To decipher the effect of GOAT inhibition on glucose homeostasis and insulin levels, isolated human pancreatic islet cells were challenged with glucose. Cells that were pretreated with GO-CoA-Tat had a significantly higher insulin response compared with untreated cells. In vivo, GO-CoA-Tat pretreatment of glucose-challenged wild-type mice, but not ghrelin-knockout mice, resulted in significantly higher serum insulin levels and a reduction in blood glucose. A small population of ghrelin-expressing cells were identified in pancreatic islets. Further analysis demonstrated a 20-fold reduction of the mRNA coding for uncoupling protein 2 (UCP2), a suppressor of insulin secretion, in pancreatic islet cells from mice treated with GO-CoA-Tat. These data point to a tissue-specific role for GOAT inhibition in suppressing UCP2 levels and in enhancing insulin release in response to glucose, providing a further link between acyl ghrelin, obesity and type 2 diabetes.

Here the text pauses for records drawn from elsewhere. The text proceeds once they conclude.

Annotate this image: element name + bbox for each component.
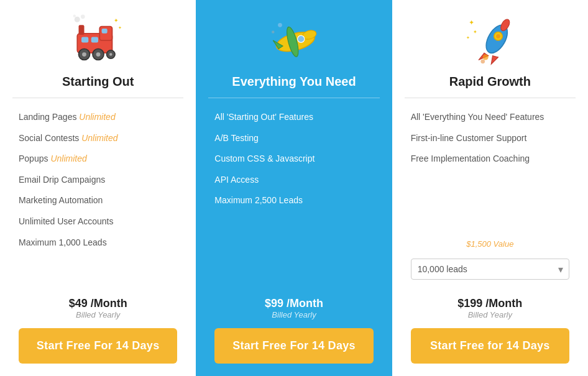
billing-period: Billed Yearly bbox=[265, 310, 323, 319]
svg-text:✦: ✦ bbox=[473, 29, 477, 35]
divider bbox=[405, 98, 576, 98]
features-list: Landing Pages UnlimitedSocial Contests U… bbox=[12, 107, 183, 286]
feature-item: Free Implementation Coaching bbox=[411, 149, 569, 170]
train-icon: ✦ ✦ bbox=[70, 12, 126, 68]
feature-item: API Access bbox=[214, 170, 373, 191]
leads-dropdown-wrap: 10,000 leads25,000 leads50,000 leads100,… bbox=[405, 252, 576, 286]
plan-name: Rapid Growth bbox=[449, 75, 531, 89]
cta-button[interactable]: Start Free for 14 Days bbox=[411, 328, 569, 364]
price: $49 /Month bbox=[69, 297, 127, 310]
svg-point-13 bbox=[81, 14, 85, 19]
pricing-info: $99 /MonthBilled Yearly bbox=[265, 297, 323, 319]
feature-item: All 'Starting Out' Features bbox=[214, 107, 373, 128]
pricing-info: $199 /MonthBilled Yearly bbox=[457, 297, 522, 319]
feature-item: All 'Everything You Need' Features bbox=[411, 107, 569, 128]
svg-point-8 bbox=[96, 52, 100, 57]
feature-item: Email Drip Campaigns bbox=[19, 170, 177, 191]
value-note: $1,500 Value bbox=[460, 238, 520, 252]
plan-name: Starting Out bbox=[62, 75, 134, 89]
billing-period: Billed Yearly bbox=[69, 310, 127, 319]
svg-point-14 bbox=[73, 14, 76, 17]
feature-item: Marketing Automation bbox=[19, 190, 177, 211]
leads-dropdown[interactable]: 10,000 leads25,000 leads50,000 leads100,… bbox=[411, 259, 569, 280]
svg-rect-3 bbox=[91, 37, 98, 42]
price: $199 /Month bbox=[457, 297, 522, 310]
svg-rect-11 bbox=[78, 25, 84, 35]
svg-rect-2 bbox=[81, 37, 88, 42]
svg-text:✦: ✦ bbox=[466, 35, 470, 40]
feature-item: Unlimited User Accounts bbox=[19, 211, 177, 232]
feature-item: Custom CSS & Javascript bbox=[214, 149, 373, 170]
feature-item: First-in-line Customer Support bbox=[411, 128, 569, 149]
billing-period: Billed Yearly bbox=[457, 310, 522, 319]
svg-point-10 bbox=[109, 53, 113, 56]
svg-point-6 bbox=[82, 52, 86, 57]
feature-item: A/B Testing bbox=[214, 128, 373, 149]
svg-text:✦: ✦ bbox=[469, 19, 475, 26]
price: $99 /Month bbox=[265, 297, 323, 310]
divider bbox=[208, 98, 379, 98]
svg-text:✦: ✦ bbox=[117, 25, 121, 30]
svg-point-12 bbox=[74, 17, 80, 22]
svg-marker-29 bbox=[492, 56, 498, 65]
feature-highlight: Unlimited bbox=[79, 112, 115, 122]
card-starting-out: ✦ ✦ Starting OutLanding Pages UnlimitedS… bbox=[0, 0, 196, 376]
cta-button[interactable]: Start Free For 14 Days bbox=[214, 328, 373, 364]
feature-item: Maximum 2,500 Leads bbox=[214, 190, 373, 211]
features-list: All 'Everything You Need' FeaturesFirst-… bbox=[405, 107, 576, 238]
card-everything-you-need: Everything You NeedAll 'Starting Out' Fe… bbox=[196, 0, 392, 376]
feature-item: Maximum 1,000 Leads bbox=[19, 232, 177, 254]
pricing-container: ✦ ✦ Starting OutLanding Pages UnlimitedS… bbox=[0, 0, 588, 376]
cta-button[interactable]: Start Free For 14 Days bbox=[19, 328, 177, 364]
svg-rect-4 bbox=[101, 29, 107, 34]
feature-item: Landing Pages Unlimited bbox=[19, 107, 177, 128]
svg-point-27 bbox=[496, 34, 500, 39]
svg-point-31 bbox=[481, 59, 485, 63]
svg-point-21 bbox=[298, 35, 305, 42]
svg-point-22 bbox=[278, 23, 282, 27]
rocket-icon: ✦ ✦ ✦ bbox=[462, 12, 518, 68]
pricing-info: $49 /MonthBilled Yearly bbox=[69, 297, 127, 319]
card-rapid-growth: ✦ ✦ ✦ Rapid GrowthAll 'Everything You Ne… bbox=[392, 0, 588, 376]
feature-highlight: Unlimited bbox=[81, 133, 117, 143]
divider bbox=[12, 98, 183, 98]
plane-icon bbox=[266, 12, 322, 68]
feature-highlight: Unlimited bbox=[50, 154, 86, 163]
plan-name: Everything You Need bbox=[232, 75, 356, 89]
features-list: All 'Starting Out' FeaturesA/B TestingCu… bbox=[208, 107, 379, 286]
svg-point-23 bbox=[272, 30, 275, 34]
svg-text:✦: ✦ bbox=[113, 17, 118, 24]
feature-item: Social Contests Unlimited bbox=[19, 128, 177, 149]
feature-item: Popups Unlimited bbox=[19, 149, 177, 170]
svg-point-30 bbox=[483, 55, 489, 60]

The authors point out that targeting the biosynthesis of acyl ghrelin can have several advantages over approaches to block its receptor. As acyl ghrelin formation can be blocked in the periphery, the drug does not need to cross the blood–brain barrier. Also, targeting an enzyme may be easier than targeting an abundant receptor. Furthermore, there has been concern that acyl ghrelin receptor antagonists can increase the level of acyl ghrelin. While peptide inhibitors have obvious limitations, synthetic derivatives of GOAT inhibitors like GO-CoA-Tat could be developed into a promising tool for the management of metabolic disorders.